That’s not a caterpillar. What you’re seeing are images taken using an atomic force microscopy (AFM) showing — for the first time ever — an electron in orbit around the nucleus of an atom.
These images aren’t just modern-looking works of art; they confirm what physicists had only hypothesized and modelled until now. Gizmodo has more:
An atomic force microscope was used to capture the electron pathways, presented as darker grey bands in the other two images at centre and upper left.
As a quick refresher on AFMs, they’re the microscopes that use atom-sized needles to measure individual atoms that pass underneath the pointy end.

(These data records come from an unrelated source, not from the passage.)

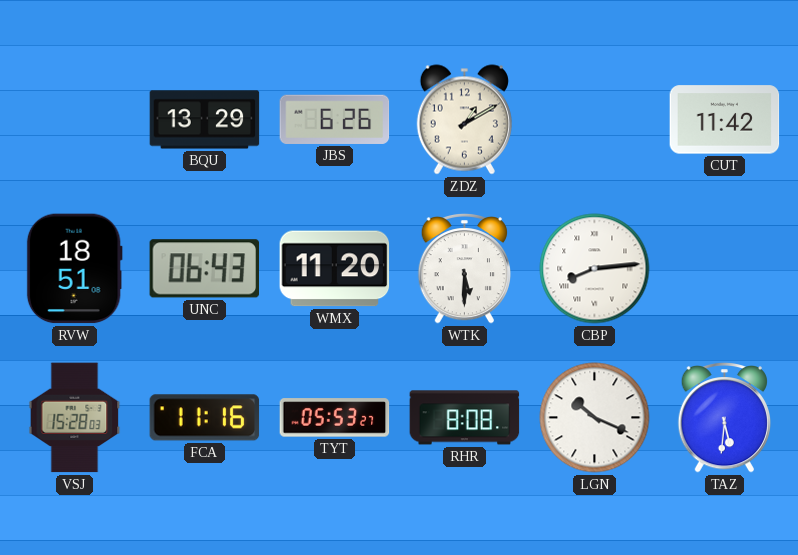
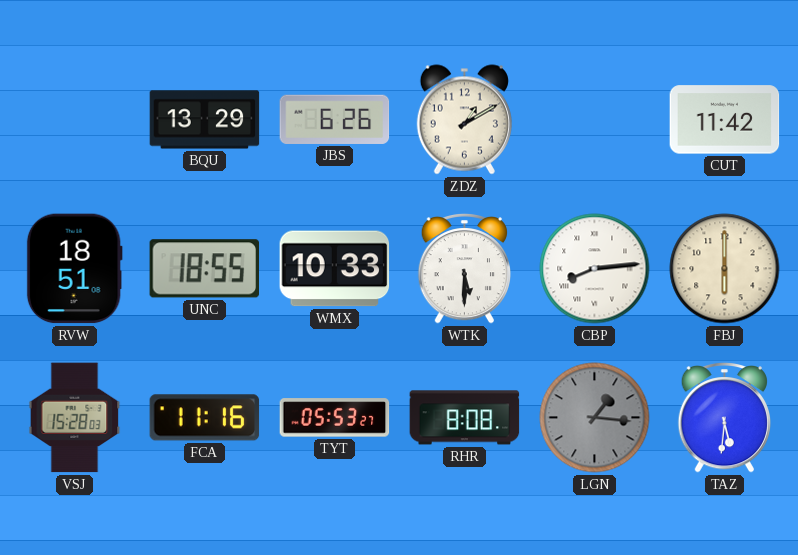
UNC: 06:43 -> 18:55
WMX: 11:20 -> 10:33
FBJ: none -> 6:00
LGN: 10:19 -> 1:16
LGN dial: white -> grey
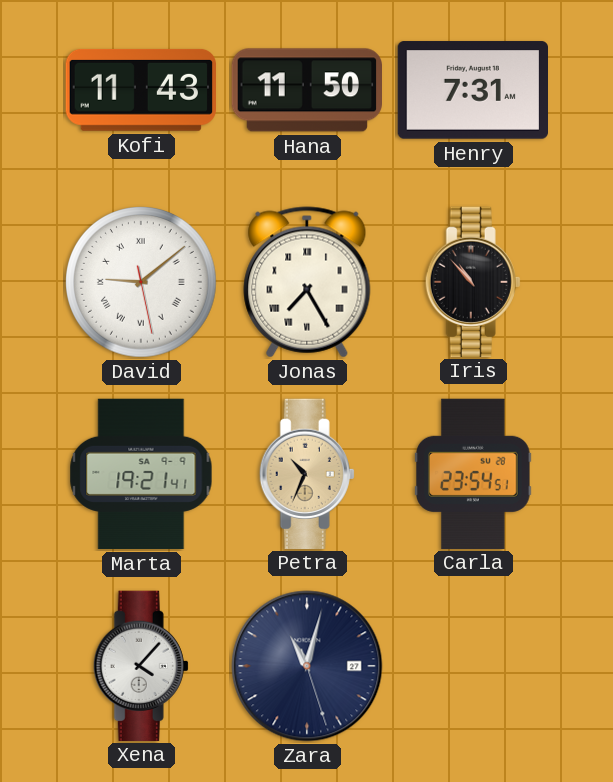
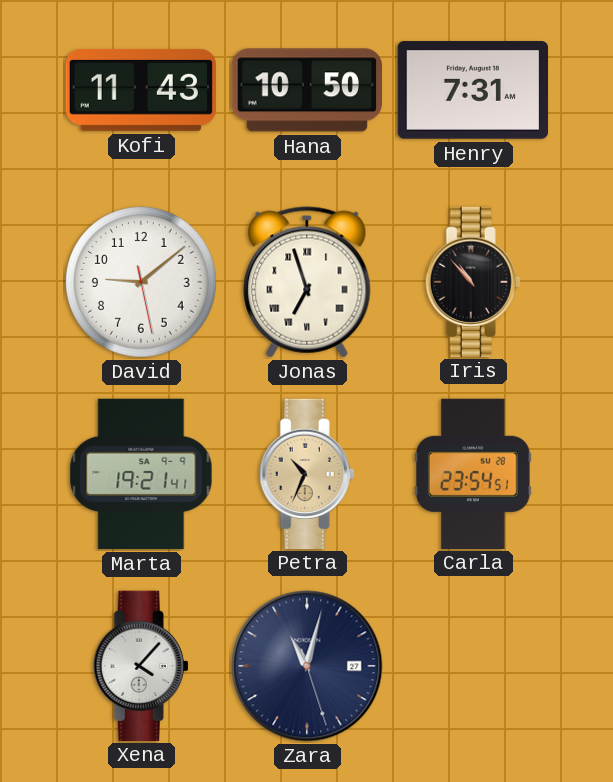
Hana: 11:50 -> 10:50
David numerals: Roman -> Arabic
Jonas: 7:25 -> 6:57
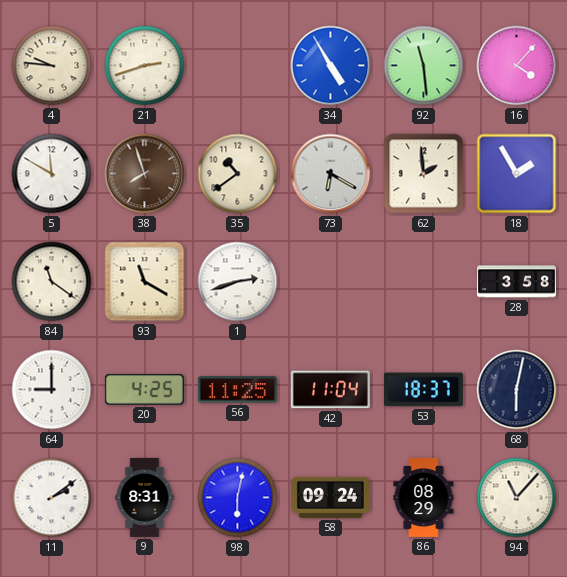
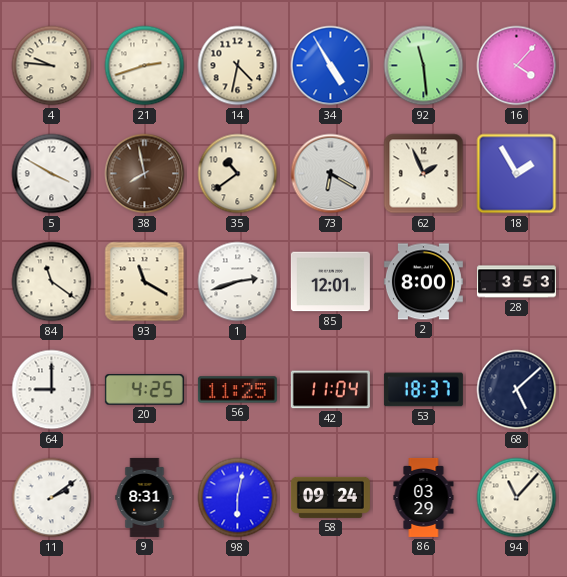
14: none -> 4:32
5: 11:50 -> 3:50
38: 7:57 -> 7:58
62: 1:59 -> 1:56
85: none -> 12:01
2: none -> 8:00
28: 3:58 -> 3:53
68: 6:02 -> 5:08
86: 08:29 -> 03:29
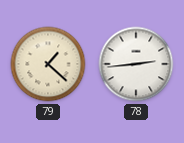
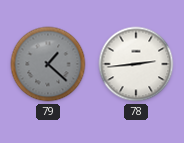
79 dial: cream -> grey
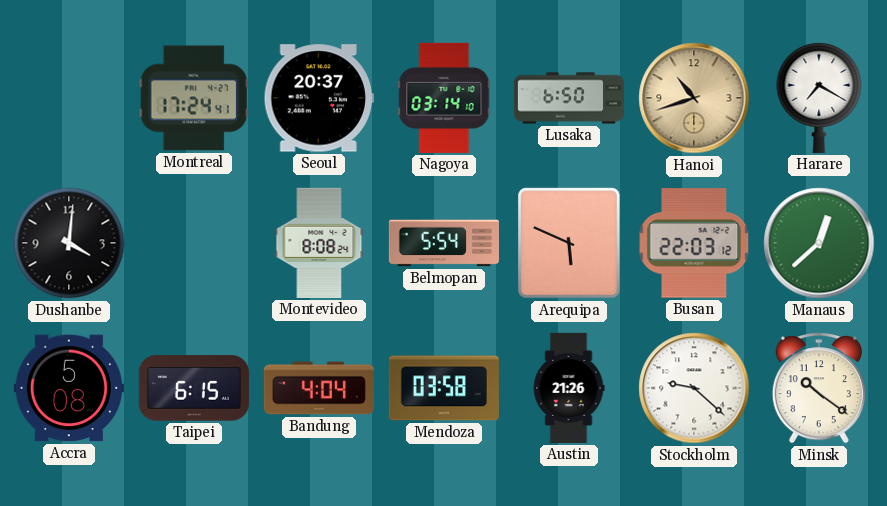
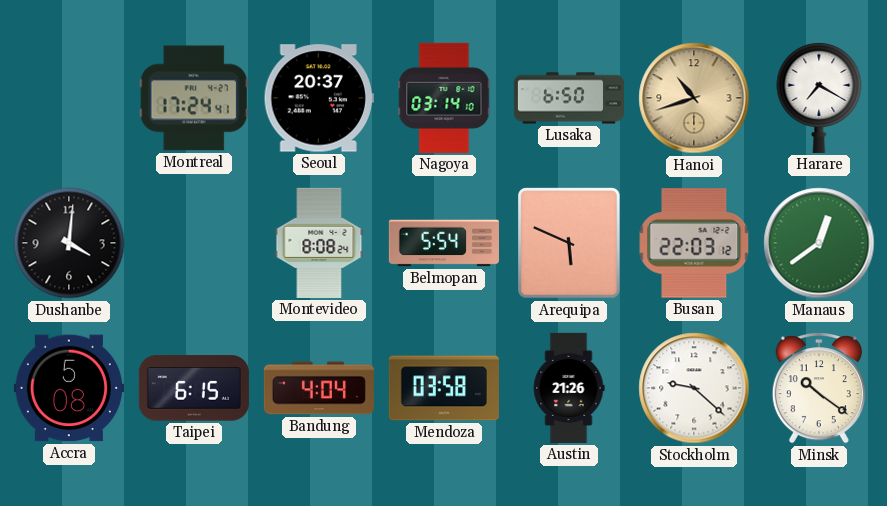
Manaus: 12:38 -> 12:39
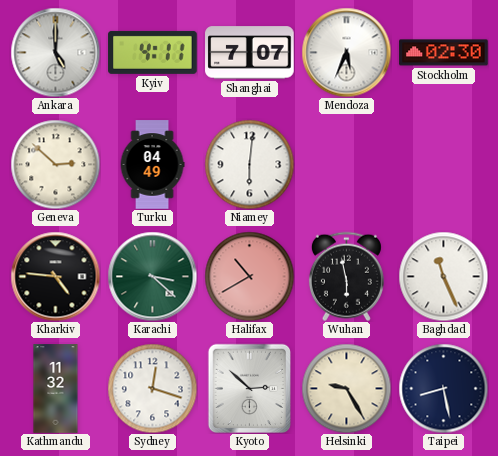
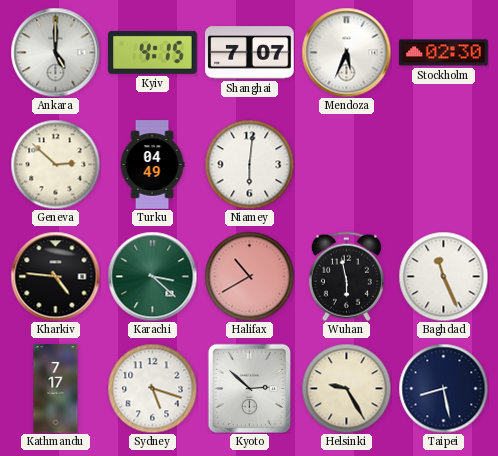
Kyiv: 4:11 -> 4:15
Kathmandu: 11:32 -> 7:17
Sydney: 12:18 -> 5:18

Dvice.com explains more about how the AFM works:
It’s like a very very very very very small bit of charcoal that you can rub on tracing paper placed over a surface to view carved patterns that you wouldn’t otherwise be able to see.
To operate, the tip of the AFM (probe) moves across a surface, and when it encounters an atom or a molecule, the tip bumps up a little bit as it passes over. This jiggles a laser beam, which records precisely how much the tip was deflected. By making a bunch of passes, the AFM can gradually build up a sort of topographic map of a surface. It’s also possible to place a single atom on the very tip of the AFM’s probe, and by watching how that atom interacts with the atoms that it passes over, you can tell what’s underneath.
Dvice.com goes on to explain how electron’s “orbits” are more like waves and there is a certain probability that an electron will exist in more than one spot at once:
Carbon dioxide atoms have a very distinctive pattern of electron orbitals of their own, and by watching how those orbitals interact with a molecule, the researchers were able to make a map of where there definitely weren’t electrons, and that let them estimate where the actual electron orbitals were and generate an image.
Top: Images of electrons in orbit around a nucleus. Bottom: Models of electrons in orbit around a nucleus. (Photo: Nature)
The image above is a pentacene molecule with its electron orbit pathways. The abstract published in nature says that using AFM will be useful for studying molecular structures, molecular bonding and chemical reactions at the molecular level, among other applications.